Al dio là del problema economico, rimane ad esempio comunque la grande difficoltà che le aziende di moda avranno nel riuscire a rispettare la presentazioni delle stagioni e delle collezioni: é quasi certo, per esempio, che la settimana moda uomo scalerà a settembre, unendosi a quella della moda donna, sebbene poi non siano nemmeno certi gli eventi di settembre.

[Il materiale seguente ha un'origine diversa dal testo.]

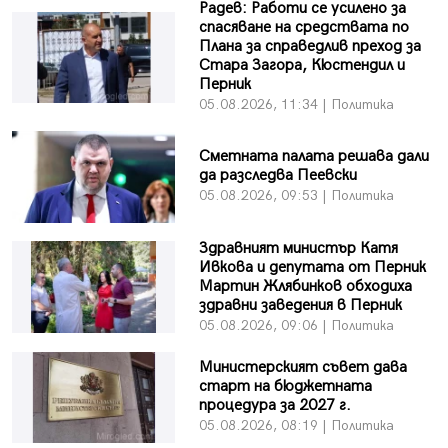
Радев: Работи се усилено за
спасяване на средствата по
Плана за справедлив преход за
Стара Загора, Кюстендил и
Перник
05.08.2026, 11:34 | Политика
Сметната палата решава дали
да разследва Пеевски
05.08.2026, 09:53 | Политика
Здравният министър Катя
Ивкова и депутата от Перник
Мартин Жлябинков обходиха
здравни заведения в Перник
05.08.2026, 09:06 | Политика
Министерският съвет дава
старт на бюджетната
процедура за 2027 г.
05.08.2026, 08:19 | Политика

Giorgio Armani ha approfittato di questa crisi per lanciare, al contrario, un messaggio di speranza ed un appello a tutti i suoi colleghi: “Non ha senso che una mia giacca, o un mio tailleur vivano in negozio per tre settimane, diventino immediatamente obsoleti, e vengano sostituiti da merce nuova, che non è poi troppo diversa da quella che l’ha preceduta. Io non lavoro così, trovo sia immorale farlo”; parole dire ma che lanciano un chiaro segnale: la moda non può più sostenere i ritmi del settore fast fashion, continuare a presentare sei collezioni l’anno è irresponsabile sia sotto il punto di vista economico che dai punti di vista etico ed ambientale.
Armani invita la moda ad approfittare di questa situazione di crisi per rallentare, per reinventarsi.
La grande crisi che ci sta colpendo e che ci colpirà deve essere il movente

per un vero e reale cambiamento non solo nell’etica del fashion, ma anche un cambiamento di posizione verso un sistema che se continuasse così sarebbe solamente destinato ad implodere nuovamente.
Meno collezioni dunque e, probabilmente, anche meno fatturato, ma aziende più sane, qualità maggiore dei prodotti e minor impatto ambientale: questa è la ricetta che propone Armani al sistema, lanciando un’idea di cambiamento che, qualora venisse accettata, rivoluzionerebbe la Moda così come la conosciamo.